Target Encoding in Sparkling Water¶
Target Encoding in Sparkling Water is a mechanism of converting categorical features to continues features based on the mean calculated from values of the label (target) column.
An example of converting a categorical feature to continues with Target Encoder (Town_te is a produced column):
Town Label Town_te Chennai 1 0.8 Prague 0 0.286 Chennai 0 0.8 Mountain View 1 0.714 Chennai 1 0.8 Prague 1 0.286 Mountain View 1 0.714 Chennai 1 0.8 Mountain View 0 0.714 Prague 1 0.286 Prague 0 0.286 Mountain View 1 0.714 Prague 0 0.286 Mountain View 0 0.714 Chennai 1 0.8 Mountain View 1 0.714 Prague 0 0.286 Prague 0 0.286 Mountain View 1 0.714
Target Encoding can help to improve accuracy of machine learning algorithms when columns with high cardinality are used as features during training phase.
Parameters¶
- labelCol
- A name of label column
- inputCols
- Names of columns that will be transformed to Target Encoding
- outputCols
- Names of columns representing the result of target encoding. If the parameter is not specified by user, the output
column names will be automatically derived from
inputCols
by appending the suffix _te. - holdoutStrategy
A strategy deciding what records will be excluded when calculating the target average on the training dataset.
Options:
- None
- All rows are considered for the calculation
- LeaveOneOut
- All rows except the row the calculation is made for
- KFold
- Only out-of-fold data is considered (The option requires
foldCol
to be set.)
- foldCol
- A name of a column determining folds when
KFold
holdoutStrategy is applied. - blendedAvgEnabled
- If set, the target average becomes a weighted average of the posterior average for a given categorical level and the prior average of the target. The weight is determined by the size of the given group that the row belongs to. By default, the blended average is disabled.
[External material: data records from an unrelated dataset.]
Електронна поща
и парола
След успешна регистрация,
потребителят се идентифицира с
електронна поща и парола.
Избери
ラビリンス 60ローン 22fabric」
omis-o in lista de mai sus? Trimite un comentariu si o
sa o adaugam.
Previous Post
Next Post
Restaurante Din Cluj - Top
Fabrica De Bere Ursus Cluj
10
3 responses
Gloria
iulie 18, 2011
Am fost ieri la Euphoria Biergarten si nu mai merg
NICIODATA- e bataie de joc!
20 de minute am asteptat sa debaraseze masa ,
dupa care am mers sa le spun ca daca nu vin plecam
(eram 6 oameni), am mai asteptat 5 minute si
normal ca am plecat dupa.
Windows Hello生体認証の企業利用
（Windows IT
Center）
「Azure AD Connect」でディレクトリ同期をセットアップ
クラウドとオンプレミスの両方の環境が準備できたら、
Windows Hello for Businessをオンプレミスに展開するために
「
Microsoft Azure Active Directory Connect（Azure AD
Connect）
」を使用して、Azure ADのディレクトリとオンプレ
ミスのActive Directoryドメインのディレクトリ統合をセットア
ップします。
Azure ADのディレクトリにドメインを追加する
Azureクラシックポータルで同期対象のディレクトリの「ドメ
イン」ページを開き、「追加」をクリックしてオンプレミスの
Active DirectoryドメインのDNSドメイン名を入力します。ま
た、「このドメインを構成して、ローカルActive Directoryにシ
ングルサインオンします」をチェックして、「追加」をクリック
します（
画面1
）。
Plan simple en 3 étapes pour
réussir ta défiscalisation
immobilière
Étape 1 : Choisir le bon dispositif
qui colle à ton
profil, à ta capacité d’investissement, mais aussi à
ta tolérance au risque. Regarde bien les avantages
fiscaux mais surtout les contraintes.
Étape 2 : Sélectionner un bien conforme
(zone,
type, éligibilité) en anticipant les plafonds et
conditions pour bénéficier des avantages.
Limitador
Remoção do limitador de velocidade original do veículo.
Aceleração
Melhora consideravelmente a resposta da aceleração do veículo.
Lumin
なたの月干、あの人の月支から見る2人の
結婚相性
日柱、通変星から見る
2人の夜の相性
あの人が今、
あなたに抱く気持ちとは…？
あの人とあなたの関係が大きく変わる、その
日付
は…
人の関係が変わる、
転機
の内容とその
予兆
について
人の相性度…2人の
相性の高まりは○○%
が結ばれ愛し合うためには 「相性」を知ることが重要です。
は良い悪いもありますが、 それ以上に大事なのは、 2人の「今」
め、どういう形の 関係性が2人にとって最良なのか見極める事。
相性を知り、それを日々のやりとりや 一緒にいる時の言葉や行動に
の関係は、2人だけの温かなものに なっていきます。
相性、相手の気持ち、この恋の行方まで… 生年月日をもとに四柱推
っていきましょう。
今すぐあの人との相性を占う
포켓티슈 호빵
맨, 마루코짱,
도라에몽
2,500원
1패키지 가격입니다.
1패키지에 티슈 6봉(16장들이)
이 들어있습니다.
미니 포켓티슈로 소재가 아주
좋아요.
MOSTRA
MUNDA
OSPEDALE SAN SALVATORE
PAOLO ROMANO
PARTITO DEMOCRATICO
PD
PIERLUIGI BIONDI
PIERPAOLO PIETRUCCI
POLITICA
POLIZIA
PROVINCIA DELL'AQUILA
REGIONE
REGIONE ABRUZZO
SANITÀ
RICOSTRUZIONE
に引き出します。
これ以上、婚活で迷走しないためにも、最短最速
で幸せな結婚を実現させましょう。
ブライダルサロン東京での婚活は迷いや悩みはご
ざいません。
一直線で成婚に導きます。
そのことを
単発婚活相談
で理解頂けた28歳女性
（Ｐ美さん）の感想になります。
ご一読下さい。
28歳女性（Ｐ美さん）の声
- blendedAvgInflectionPoint
- A parameter of the blended average. The bigger number is set, the groups relatively bigger to the overall dataset size will consider the prior average as a component in the weighted average. The default value is 10.
- blendedAvgSmoothing
- A parameter of the blended average. It controls the rate of a transition between a posterior average and a prior average. The default value is 20.
- noise
- Amount of random noise added to output values of a training dataset to prevent over-fitting of an algorithm consuming encoded features. The default value is 0.01. Noise addition can be disabled by setting the parameter to 0.0.
- noiseSeed
- A seed of the generator producing the random noise.
Using Target Encoder¶
Sparkling Water exposes API for target encoder in Scala and Python. Before we start using Target Encoder, we need to run and prepare the environment:
Scala
First, let’s start Sparkling Shell (use :paste mode when you try to copy-paste examples):
./bin/sparkling-shell
Start H2O cluster inside the Spark environment:
import org.apache.spark.h2o._
import java.net.URI
val hc = H2OContext.getOrCreate(spark)
Parse the data using H2O and convert them to Spark Frame:
val frame = new H2OFrame(new URI("https://raw.githubusercontent.com/h2oai/sparkling-water/master/examples/smalldata/prostate/prostate.csv"))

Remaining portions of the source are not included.